(Records from a data collection)
--

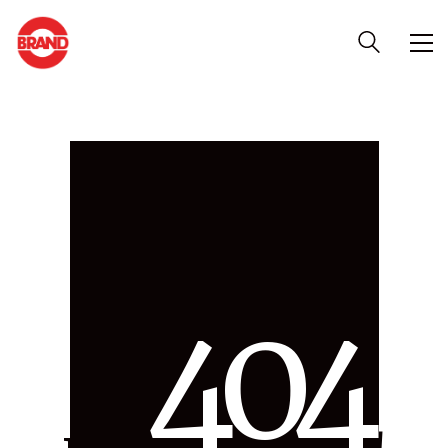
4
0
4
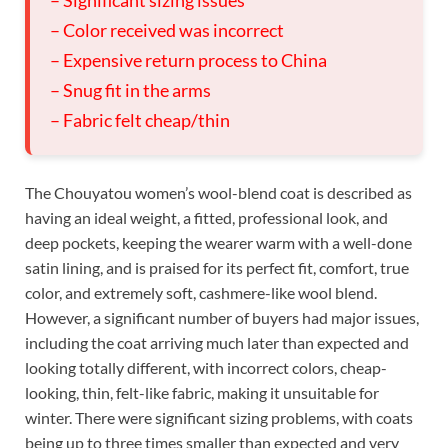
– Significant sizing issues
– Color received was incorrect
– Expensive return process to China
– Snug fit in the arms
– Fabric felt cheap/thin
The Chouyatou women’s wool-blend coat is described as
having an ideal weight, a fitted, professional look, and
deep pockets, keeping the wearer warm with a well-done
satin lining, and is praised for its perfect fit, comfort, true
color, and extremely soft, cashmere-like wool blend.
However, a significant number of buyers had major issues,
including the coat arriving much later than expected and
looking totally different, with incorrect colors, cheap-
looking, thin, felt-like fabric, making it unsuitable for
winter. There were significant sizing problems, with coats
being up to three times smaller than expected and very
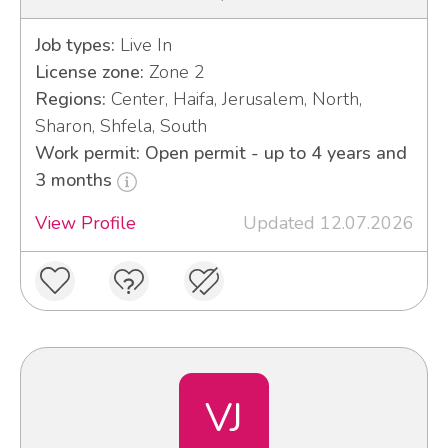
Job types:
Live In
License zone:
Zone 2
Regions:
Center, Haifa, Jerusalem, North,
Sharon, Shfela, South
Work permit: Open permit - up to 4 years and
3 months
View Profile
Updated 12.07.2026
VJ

--

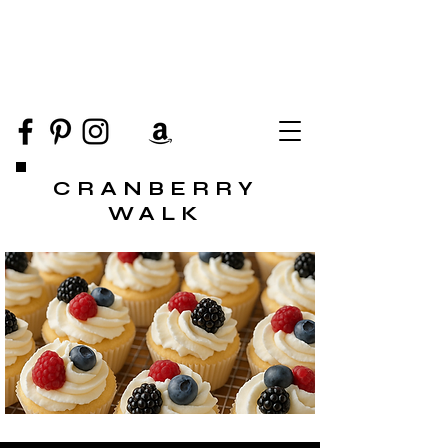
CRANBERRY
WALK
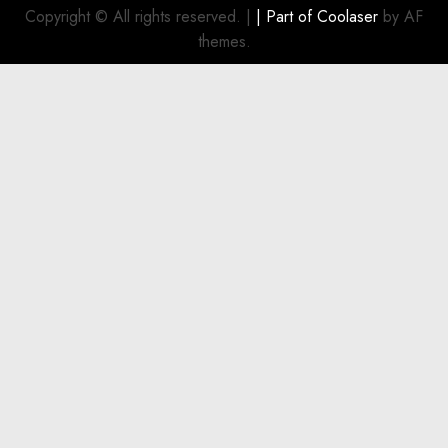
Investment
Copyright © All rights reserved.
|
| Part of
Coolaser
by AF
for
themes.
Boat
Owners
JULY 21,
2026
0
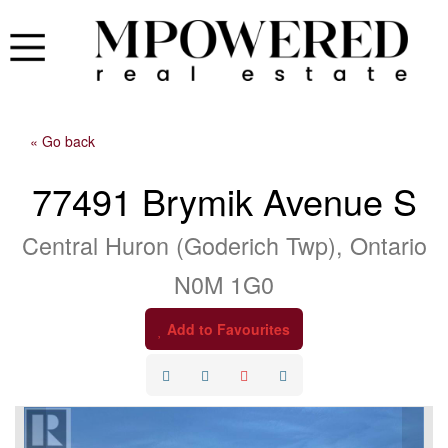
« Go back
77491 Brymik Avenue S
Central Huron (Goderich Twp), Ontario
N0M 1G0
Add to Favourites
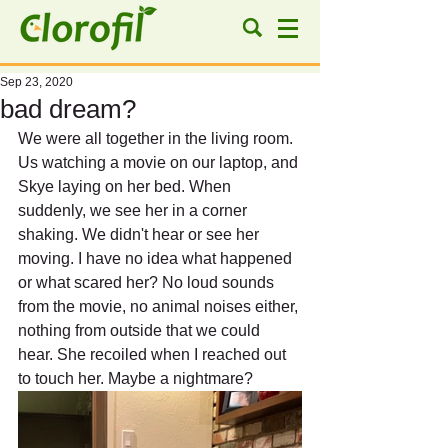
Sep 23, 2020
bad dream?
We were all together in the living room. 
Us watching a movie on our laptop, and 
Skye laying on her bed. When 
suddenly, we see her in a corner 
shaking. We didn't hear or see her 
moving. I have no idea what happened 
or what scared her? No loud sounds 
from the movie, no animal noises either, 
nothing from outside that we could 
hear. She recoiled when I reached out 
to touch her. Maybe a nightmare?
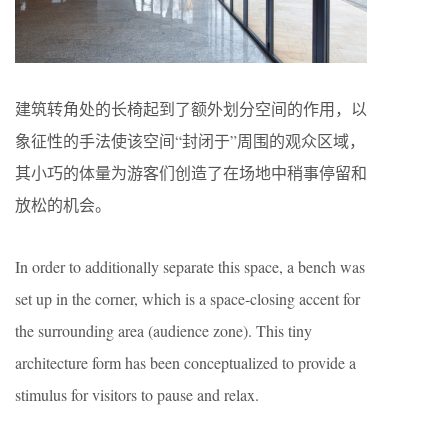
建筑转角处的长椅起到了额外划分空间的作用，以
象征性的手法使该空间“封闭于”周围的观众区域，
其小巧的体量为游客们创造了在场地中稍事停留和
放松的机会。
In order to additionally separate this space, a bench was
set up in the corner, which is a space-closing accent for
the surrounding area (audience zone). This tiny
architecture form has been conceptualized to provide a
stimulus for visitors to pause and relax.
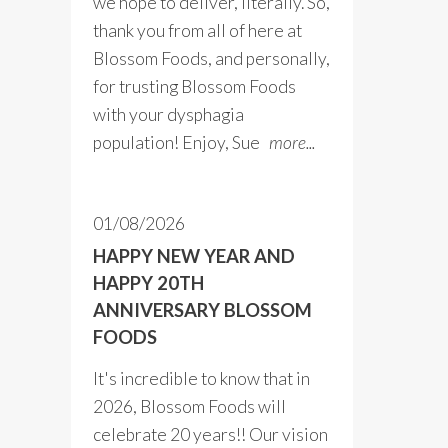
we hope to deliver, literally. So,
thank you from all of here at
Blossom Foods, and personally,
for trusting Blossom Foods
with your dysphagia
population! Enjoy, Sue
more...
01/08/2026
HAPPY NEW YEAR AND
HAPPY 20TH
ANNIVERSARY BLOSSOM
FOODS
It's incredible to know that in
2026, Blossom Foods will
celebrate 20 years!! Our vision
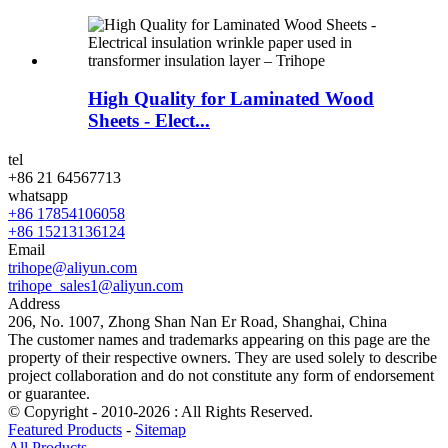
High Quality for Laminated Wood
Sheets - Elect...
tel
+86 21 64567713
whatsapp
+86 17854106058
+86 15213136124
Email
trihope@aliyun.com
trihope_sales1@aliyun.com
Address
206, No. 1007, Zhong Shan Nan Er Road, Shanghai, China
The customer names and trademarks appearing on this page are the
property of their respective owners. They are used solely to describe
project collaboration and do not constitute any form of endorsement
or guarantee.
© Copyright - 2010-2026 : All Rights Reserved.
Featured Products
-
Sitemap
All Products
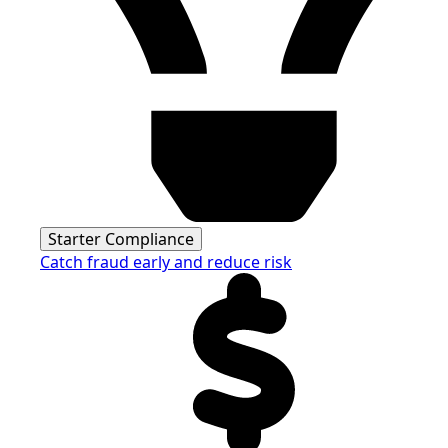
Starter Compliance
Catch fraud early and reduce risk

--

■ THE TASK ■
Scan the lines above for "corner" and state how many match, nothing more.

■ EXERCISE RESULT ■
2